Um novo objeto foi lançado com mais força, atravessando a camada de vidro e rolando para dentro da casa. O som agudo dos estilhaços contra o chão quebrava o silêncio da sala, assim como o grito que escapou por entre os dedos da mulher.
— QUERIDA, ACHO QUE TEM ALGUÉM NO NOSSO JARDIM! Vá buscar ajuda, liga pra policia! — o marido teve o ímpeto de correr até a porta de entrada, buscando o flagra do misterioso invasor.
A esposa apressou-se em direção ao telefone. Antes de digitar os números, encarou a escuridão que a porta escancarada da casa revelava, aguardando um mínimo sinal do marido.
Nada. Som algum podia ser escutado do lado de fora. Segundos de angústia que tinham a duração de uma eternidade.
Ainda em choque, desviou sua atenção da porta e a repousou sobre o objeto que invadiu a casa. Em um primeiro momento, o que parecia um pedregulho sujo foi se revelando algo mais assustador. Atenta aos detalhes, ela percebia que se tratava da cabeça decepada e aberta de um cachorro, manchada de sangue ressecado na pouca pele que ainda restava.
*
No quarto, o sono profundo de David só foi interrompido pelo ranger da porta sendo aberta. Seus olhos recém-despertos se esforçaram a fim de identificar a figura que se aproximava da cama até que, de sobressalto, reconheceu a visita proibida.

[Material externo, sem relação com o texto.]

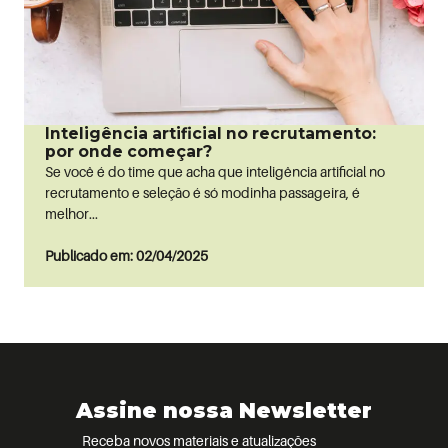
Inteligência artificial no recrutamento:
por onde começar?
Se você é do time que acha que inteligência artificial no
recrutamento e seleção é só modinha passageira, é
melhor...
Publicado em: 02/04/2025
Assine nossa Newsletter
Receba novos materiais e atualizações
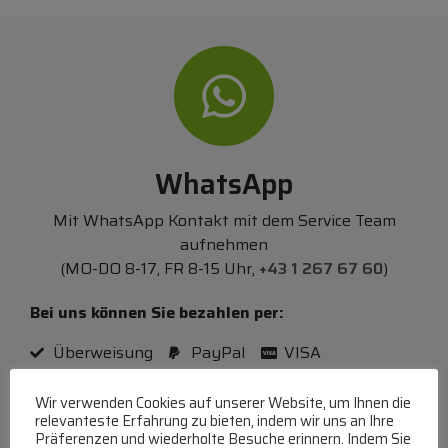
WhatsApp
Mit WhatsApp Kontakt mit dem Service Team
aufnehmen
(MO-DO 8-17, FR 8-15 Uhr,
+43 1 267 67 60
)
Bei uns können Sie bezahlen per:
Überweisung
PayPal
VISA
MasterCard
Wir verwenden Cookies auf unserer Website, um Ihnen die
relevanteste Erfahrung zu bieten, indem wir uns an Ihre
Präferenzen und wiederholte Besuche erinnern. Indem Sie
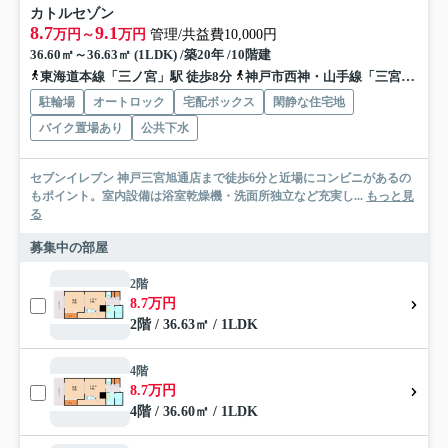
カトルセゾン
8.7
9.1
万円～
万円
管理/共益費10,000円
36.60㎡～36.63㎡ (1LDK) /築20年 /10階建
東海道本線「三ノ宮」駅 徒歩8分
神戸市西神・山手線「三宮」駅 徒歩10分
駐輪場
オートロック
宅配ボックス
閑静な住宅地
バイク置場あり
公共下水
セブンイレブン 神戸三宮旭通店まで徒歩6分と近場にコンビニがあるの
もポイント。室内設備は浴室乾燥機・洗面所独立など充実し...
もっと見
る
募集中の部屋
2階
8.7万円
2階 / 36.63㎡ / 1LDK
4階
8.7万円
4階 / 36.60㎡ / 1LDK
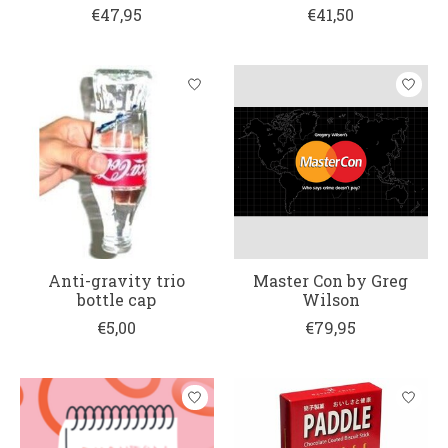
€47,95
€41,50
Anti-gravity trio
Master Con by Greg
bottle cap
Wilson
€5,00
€79,95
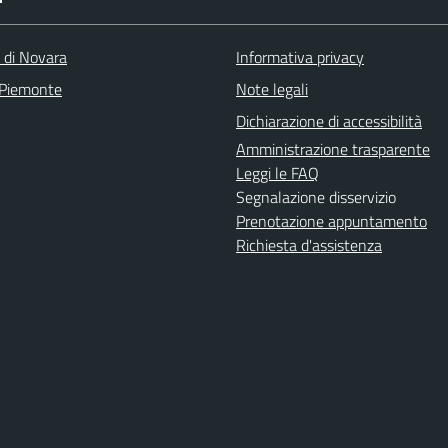
a di Novara
Informativa privacy
 Piemonte
Note legali
Dichiarazione di accessibilità
Amministrazione trasparente
Leggi le FAQ
Segnalazione disservizio
Prenotazione appuntamento
Richiesta d'assistenza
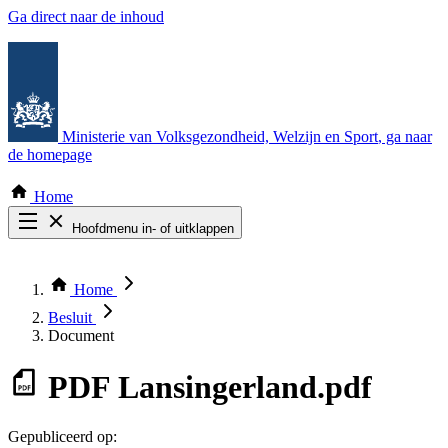
Ga direct naar de inhoud
Ministerie van Volksgezondheid, Welzijn en Sport
, ga naar
de homepage
Home
Hoofdmenu in- of uitklappen
Zoek door alle publicaties
Thema COVID-19
Home
Bekijk per bestuursorgaan
Besluit
Document
PDF
Lansingerland.pdf
Gepubliceerd op:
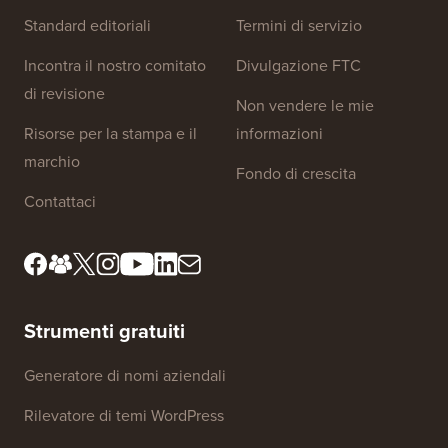
Standard editoriali
Termini di servizio
Incontra il nostro comitato
Divulgazione FTC
di revisione
Non vendere le mie
Risorse per la stampa e il
informazioni
marchio
Fondo di crescita
Contattaci
Strumenti gratuiti
Generatore di nomi aziendali
Rilevatore di temi WordPress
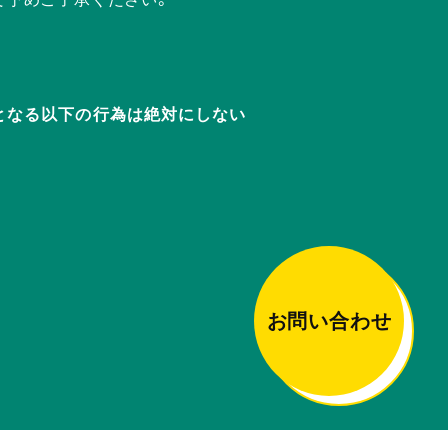
迷惑となる以下の行為は絶対にしない
お問い合わせ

— CARA, O QUE CÊ TÁ FAZENDO AQUI?! Meus pais não querem que a gente se veja mais, eles vão me matar se descobrir que você tá aqui a essa hora!
O visitante aproximava-se com a dureza no caminhar e o olhar fixo e vazio que lhe era característico. A cada passo, era possível ouvir a sola dos tênis grudando no piso, deixando um rastro de sujeira vermelha pelo caminho. Ele estava exatamente igual à última vez que se encontraram no início da tarde: as mesmas roupas marcadas com o sangue do animal; o mesmo martelo na mão direita e a grande faca atravessada ao lado da cintura.
— Eu... Eu queria te mostrar uma coisa.